Ciona savignyi is a marine animal sometimes known as the Pacific transparent sea squirt or solitary sea squirt. It is a species of tunicates in the family Cionidae. It is found in shallow waters around Japan and has spread to the west coast of North America where it is regarded as an invasive species.

==Description==
Ciona savignyi is a solitary, bottle or vase-shaped tunicate growing to a length of about 15 cm. It is usually broader near the base and this part is permanently attached to a hard surface. The outer covering or tunic is soft and gelatinous, translucent, whitish or cream-coloured. The muscle bands and internal organs can often be seen through the tunic. At the narrower, free end, there is a buccal siphon through which water is drawn into the animal. This opening is rimmed by eight yellow-edged lobes each with an orange-red spot. At the side, not far from the buccal siphon, there is an atrial siphon out of which water is pumped. This has six similar yellow lobes with red spots. Five to seven muscle bands run longitudinally along the tunic and the siphons can be retracted when danger threatens. This species can be mistaken for the very similar Ciona intestinalis but Ciona savignyi has white flecks in the tunic wall which C. intestinalis lacks.

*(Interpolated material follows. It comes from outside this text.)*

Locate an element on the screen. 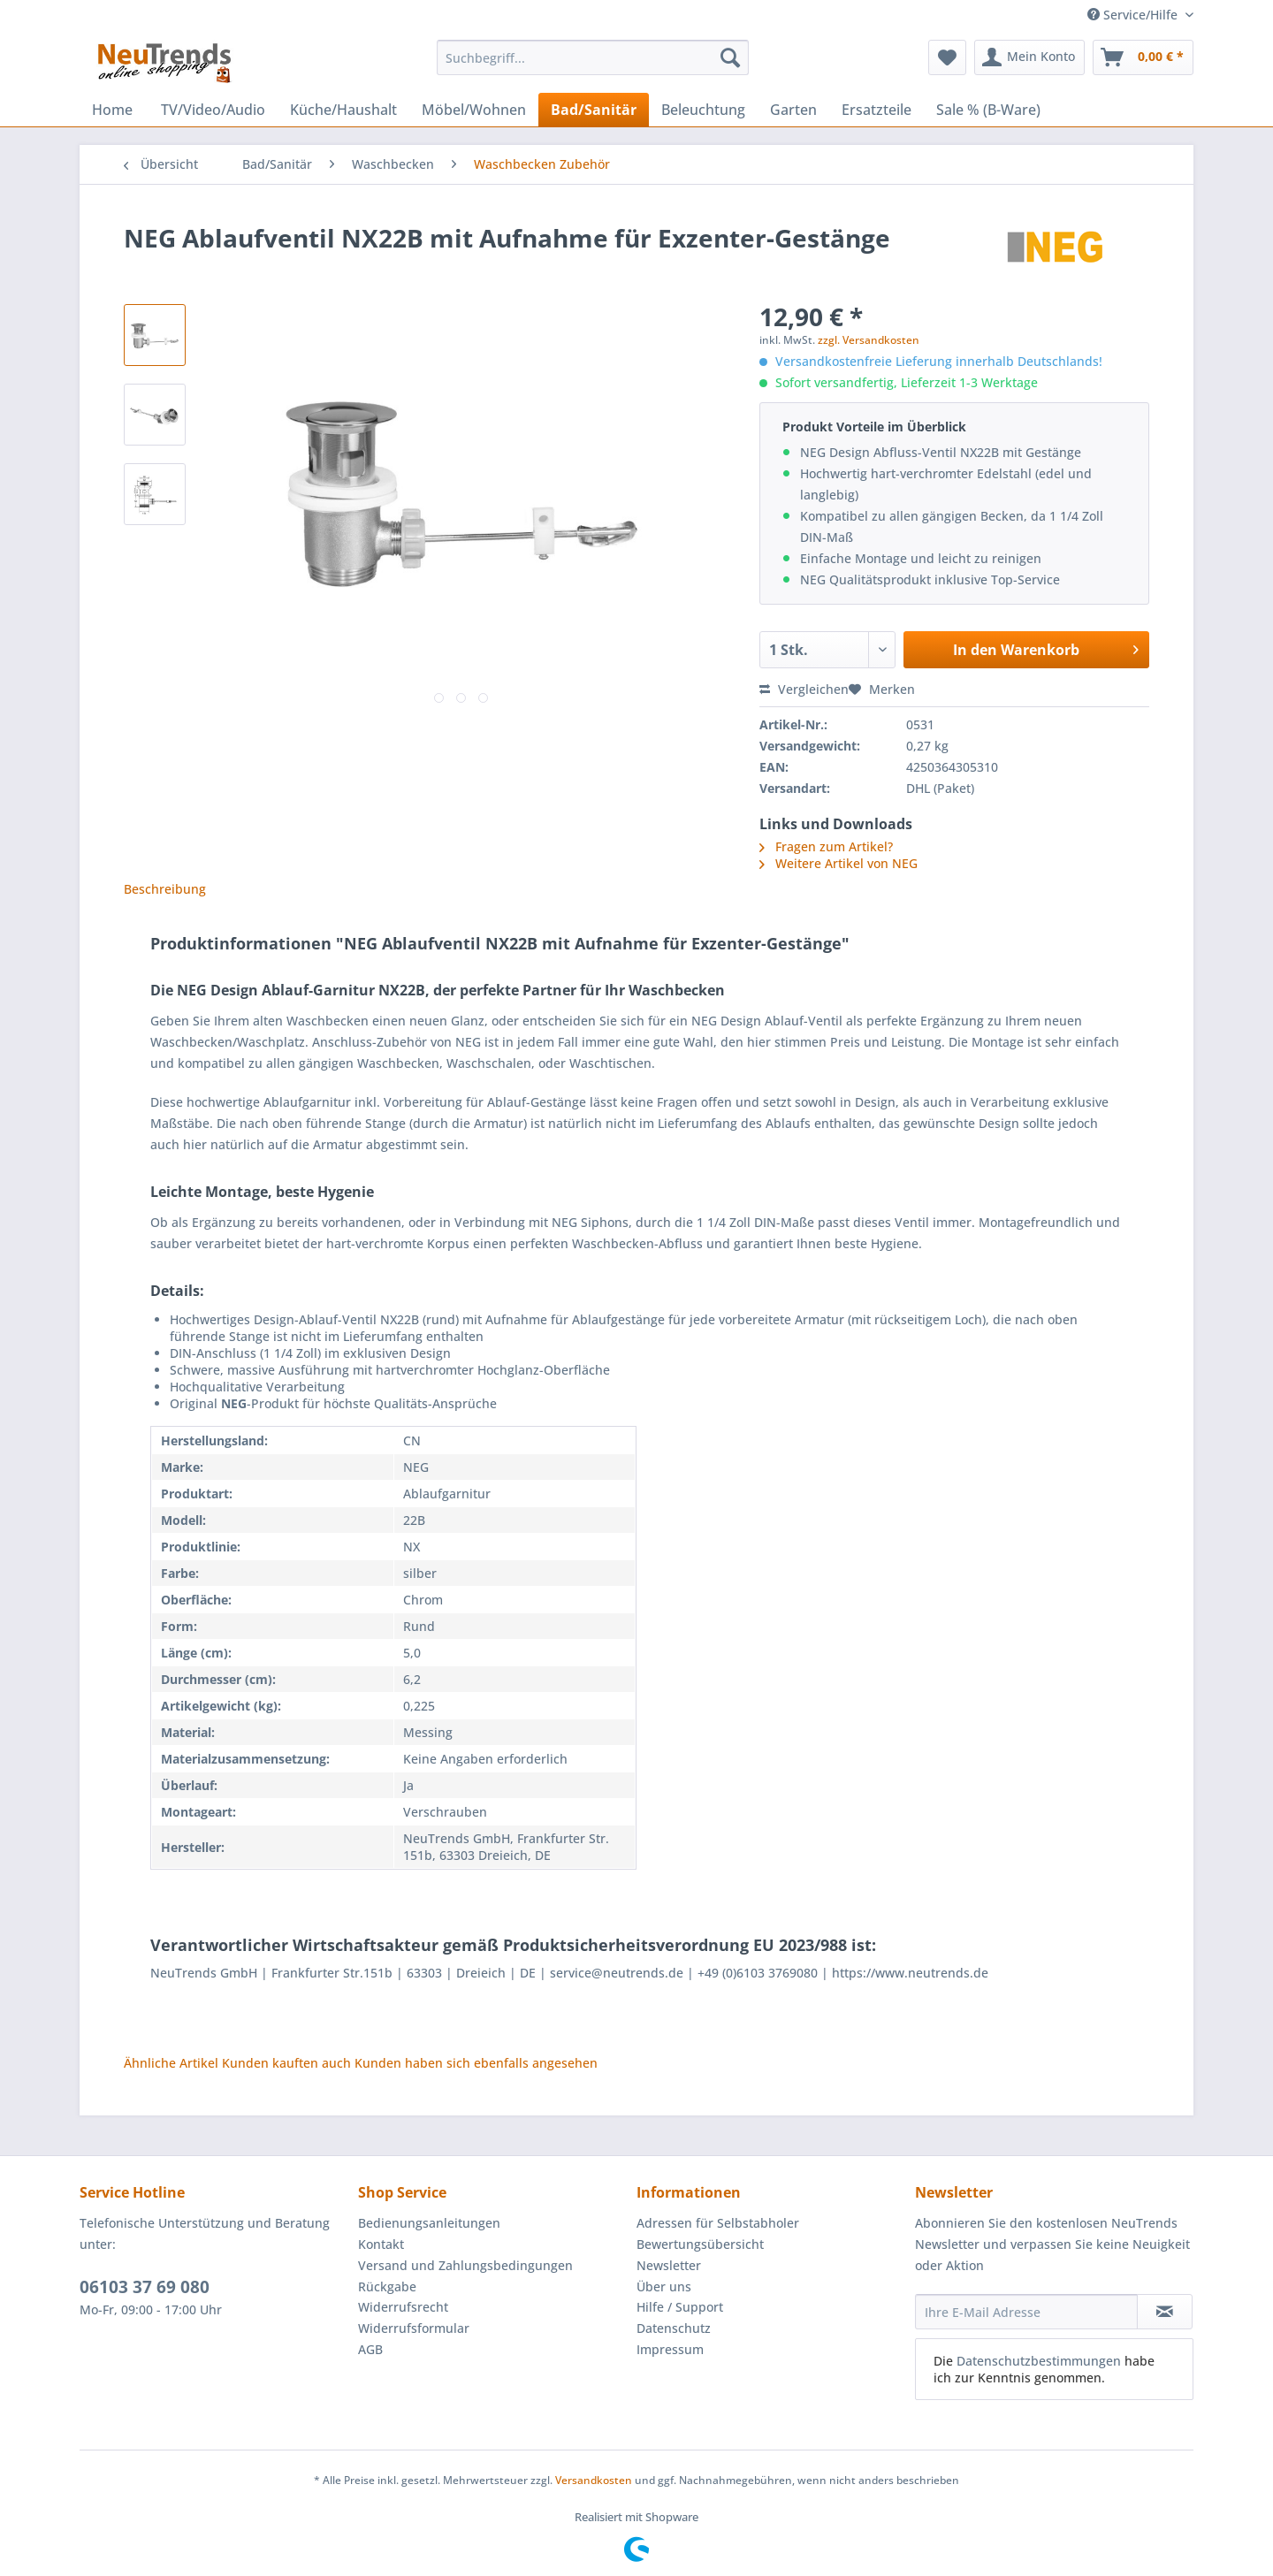  [Ihre E-Mail Adresse] is located at coordinates (1026, 2311).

Nor does C. intestinalis have any reddish colour associated with its buccal siphon.

==Distribution==
Ciona savignyi is native to Japan, and possibly also to Alaska and British Columbia. In 1985 it was recorded at Long Beach Harbor in California and since then it has spread to a number of other locations in the state. By 1998 it had also been reported in Puget Sound and the San Juan Islands. It favours docks, pilings, marinas, harbours and aquaculture structures and is thought to have spread in ballast water or via the hulls of ships. It is regarded as an invasive species in the United States.

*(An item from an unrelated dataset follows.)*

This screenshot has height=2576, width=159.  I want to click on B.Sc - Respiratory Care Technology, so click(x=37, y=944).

The first record of the species in the southern hemisphere came from Nelson, New Zealand in April 2010. Since then it has been found in port and harbor areas in New Zealand, and in Hobart, Australia in 2017. While its environmental impact is unclear, the species is able to form dense patches which inevitably compete with native species for planktonic food.

==Biology==
Ciona savignyi is a filter feeder. The water drawn in through the buccal siphon passes through a mucus net where planktonic particles are caught. Periodically, this is rolled up and swallowed and a new net is secreted. The water is expelled through the atrial siphon.

Like other tunicates, Ciona savignyi is a hermaphrodite. The male and female gonads do not ripen simultaneously so it does not normally self-fertilise. Gametes are released into the sea and after fertilisation, the eggs hatch into tadpole-like larvae. After a few days of development these attach themselves to a firm surface and undergo metamorphosis into juvenile tunicates.

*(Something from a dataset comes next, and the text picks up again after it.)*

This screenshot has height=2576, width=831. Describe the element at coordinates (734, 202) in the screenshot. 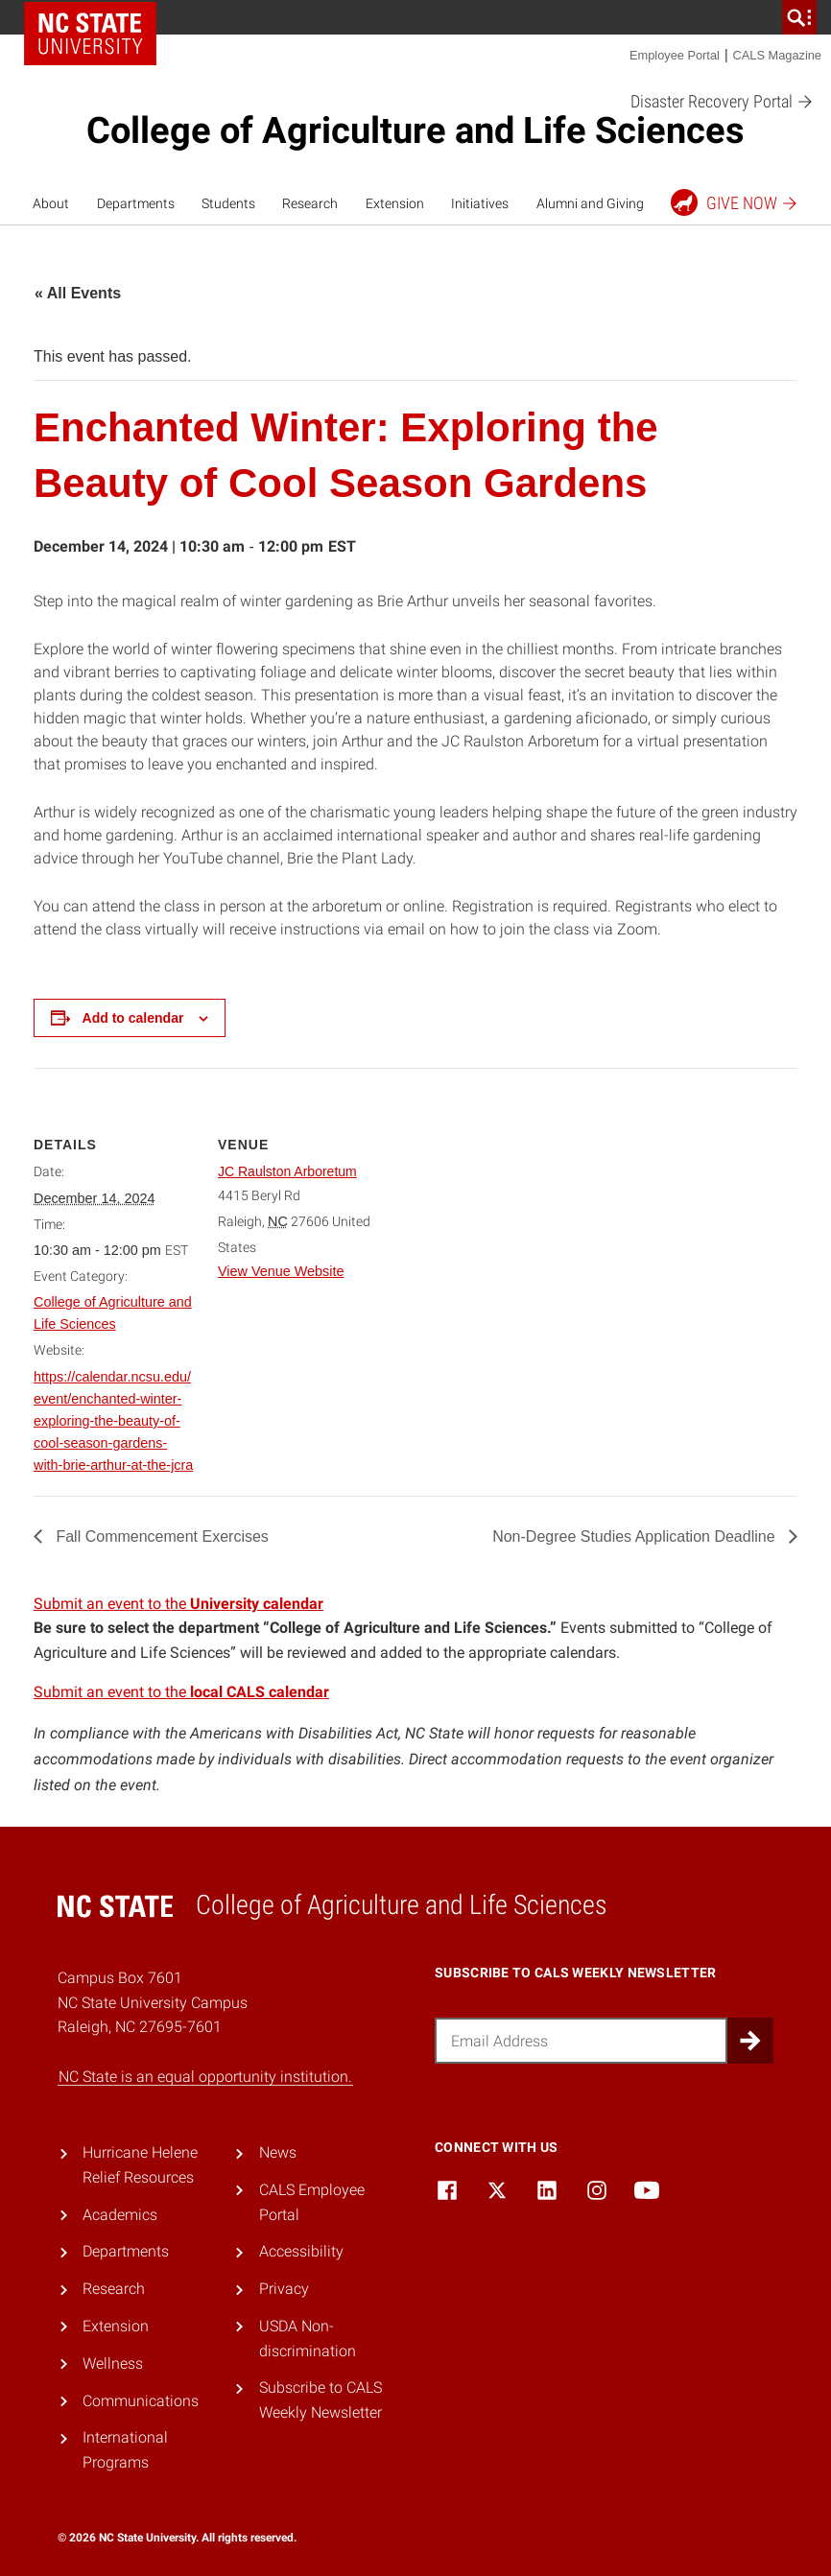

I see `Give` at that location.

Ciona savignyi has one of the highest known levels of genetic diversity of any species.

Ciona savignyi is highly self-fertile. However, non-self sperm outcompete self-sperm in fertilization competition assays. Gamete recognition is not absolute allowing some self-fertilization. It was speculated that self-incompatibility evolved to avoid inbreeding depression, but that selfing ability was retained to allow reproduction at low population density.